Data extract:

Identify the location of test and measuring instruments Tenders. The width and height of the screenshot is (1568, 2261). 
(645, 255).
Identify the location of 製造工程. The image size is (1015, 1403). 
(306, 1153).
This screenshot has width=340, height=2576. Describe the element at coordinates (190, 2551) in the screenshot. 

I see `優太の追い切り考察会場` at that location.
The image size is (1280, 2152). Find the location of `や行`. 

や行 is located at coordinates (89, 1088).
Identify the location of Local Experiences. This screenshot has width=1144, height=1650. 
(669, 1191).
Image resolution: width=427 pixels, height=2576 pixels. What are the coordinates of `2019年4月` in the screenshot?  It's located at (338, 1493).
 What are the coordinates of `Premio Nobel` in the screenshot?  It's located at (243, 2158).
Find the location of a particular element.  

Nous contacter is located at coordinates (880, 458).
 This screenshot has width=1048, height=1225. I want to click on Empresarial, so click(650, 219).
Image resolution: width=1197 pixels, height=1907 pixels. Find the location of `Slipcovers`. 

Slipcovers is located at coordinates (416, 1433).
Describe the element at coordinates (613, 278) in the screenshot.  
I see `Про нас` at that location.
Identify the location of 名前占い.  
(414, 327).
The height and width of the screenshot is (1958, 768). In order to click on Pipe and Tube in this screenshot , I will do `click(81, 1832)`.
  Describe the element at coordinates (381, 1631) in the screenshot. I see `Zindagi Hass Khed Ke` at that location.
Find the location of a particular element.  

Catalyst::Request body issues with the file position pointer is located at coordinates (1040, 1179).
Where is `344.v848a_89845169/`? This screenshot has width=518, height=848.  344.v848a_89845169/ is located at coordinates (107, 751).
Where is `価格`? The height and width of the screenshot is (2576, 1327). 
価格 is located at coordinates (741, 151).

Brief:
Pull out all lines from the entries above in which the word "What" appears.

Task output:
Image resolution: width=427 pixels, height=2576 pixels. What are the coordinates of `2019年4月` in the screenshot?  It's located at (338, 1493).
 What are the coordinates of `Premio Nobel` in the screenshot?  It's located at (243, 2158).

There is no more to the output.